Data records
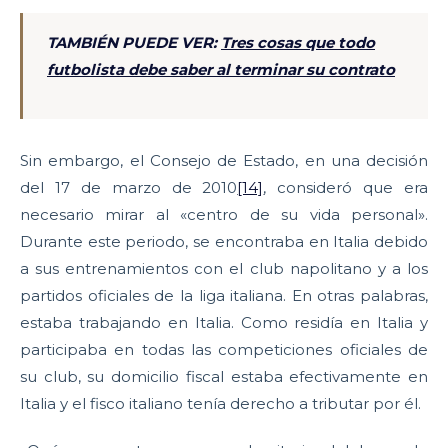
TAMBIÉN PUEDE VER:
Tres cosas que todo
futbolista debe saber al terminar su contrato
Sin embargo, el Consejo de Estado, en una decisión
del 17 de marzo de 2010
[14]
, consideró que era
necesario mirar al «centro de su vida personal».
Durante este periodo, se encontraba en Italia debido
a sus entrenamientos con el club napolitano y a los
partidos oficiales de la liga italiana. En otras palabras,
estaba trabajando en Italia. Como residía en Italia y
participaba en todas las competiciones oficiales de
su club, su domicilio fiscal estaba efectivamente en
Italia y el fisco italiano tenía derecho a tributar por él.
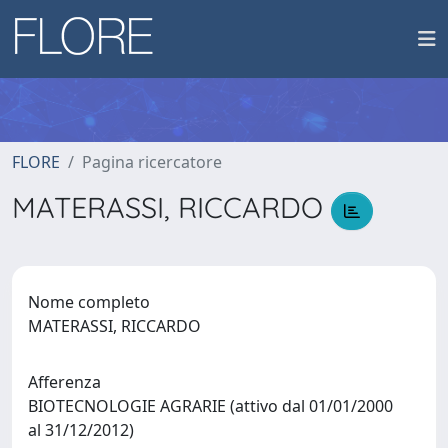
FLORE
Pagina ricercatore
MATERASSI, RICCARDO
Nome completo
MATERASSI, RICCARDO
Afferenza
BIOTECNOLOGIE AGRARIE (attivo dal 01/01/2000
al 31/12/2012)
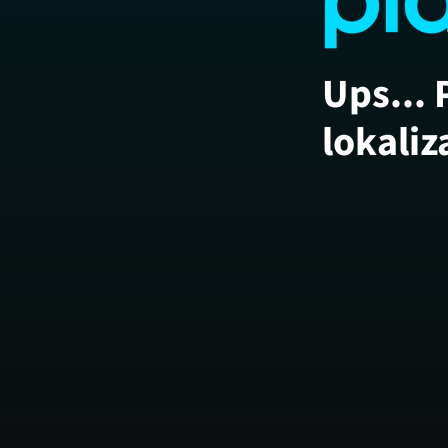
Ups... 
lokaliz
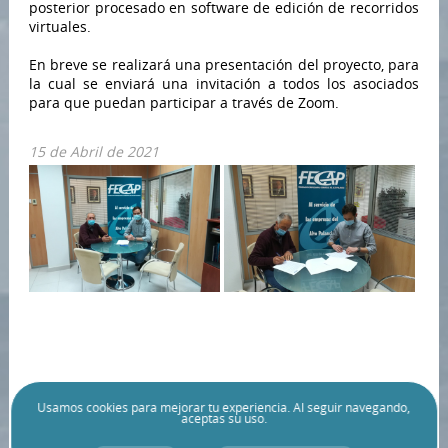
posterior procesado en software de edición de recorridos
virtuales.
En breve se realizará una presentación del proyecto, para
la cual se enviará una invitación a todos los asociados
para que puedan participar a través de Zoom.
15 de Abril de 2021
Usamos
cookies
para mejorar tu experiencia. Al seguir navegando,
aceptas su uso.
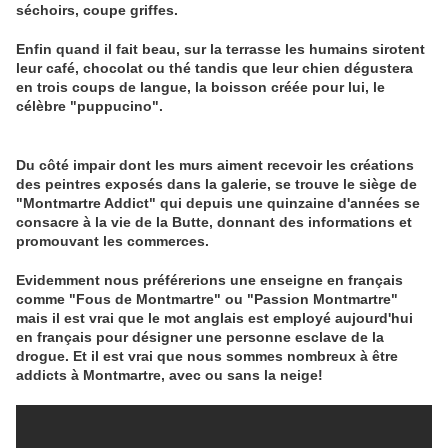
séchoirs, coupe griffes.
Enfin quand il fait beau, sur la terrasse les humains sirotent
leur café, chocolat ou thé tandis que leur chien dégustera
en trois coups de langue, la boisson créée pour lui, le
célèbre "puppucino".
Du côté impair dont les murs aiment recevoir les créations
des peintres exposés dans la galerie, se trouve le siège de
"Montmartre Addict" qui depuis une quinzaine d'années se
consacre à la vie de la Butte, donnant des informations et
promouvant les commerces.
Evidemment nous préférerions une enseigne en français
comme "Fous de Montmartre" ou "Passion Montmartre"
mais il est vrai que le mot anglais est employé aujourd'hui
en français pour désigner une personne esclave de la
drogue. Et il est vrai que nous sommes nombreux à être
addicts à Montmartre, avec ou sans la neige!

● AIM OF THE TASK:
This exercise needs every entry retyped exactly, with the pictures removed.

● ANSWER SPACE:
TAMBIÉN PUEDE VER:
Tres cosas que todo
futbolista debe saber al terminar su contrato
Sin embargo, el Consejo de Estado, en una decisión
del 17 de marzo de 2010
[14]
, consideró que era
necesario mirar al «centro de su vida personal».
Durante este periodo, se encontraba en Italia debido
a sus entrenamientos con el club napolitano y a los
partidos oficiales de la liga italiana. En otras palabras,
estaba trabajando en Italia. Como residía en Italia y
participaba en todas las competiciones oficiales de
su club, su domicilio fiscal estaba efectivamente en
Italia y el fisco italiano tenía derecho a tributar por él.
FLORE
Pagina ricercatore
MATERASSI, RICCARDO
Nome completo
MATERASSI, RICCARDO
Afferenza
BIOTECNOLOGIE AGRARIE (attivo dal 01/01/2000
al 31/12/2012)
Ups... 
lokaliz
posterior procesado en software de edición de recorridos
virtuales.
En breve se realizará una presentación del proyecto, para
la cual se enviará una invitación a todos los asociados
para que puedan participar a través de Zoom.
15 de Abril de 2021
Usamos
cookies
para mejorar tu experiencia. Al seguir navegando,
aceptas su uso.
séchoirs, coupe griffes.
Enfin quand il fait beau, sur la terrasse les humains sirotent
leur café, chocolat ou thé tandis que leur chien dégustera
en trois coups de langue, la boisson créée pour lui, le
célèbre "puppucino".
Du côté impair dont les murs aiment recevoir les créations
des peintres exposés dans la galerie, se trouve le siège de
"Montmartre Addict" qui depuis une quinzaine d'années se
consacre à la vie de la Butte, donnant des informations et
promouvant les commerces.
Evidemment nous préférerions une enseigne en français
comme "Fous de Montmartre" ou "Passion Montmartre"
mais il est vrai que le mot anglais est employé aujourd'hui
en français pour désigner une personne esclave de la
drogue. Et il est vrai que nous sommes nombreux à être
addicts à Montmartre, avec ou sans la neige!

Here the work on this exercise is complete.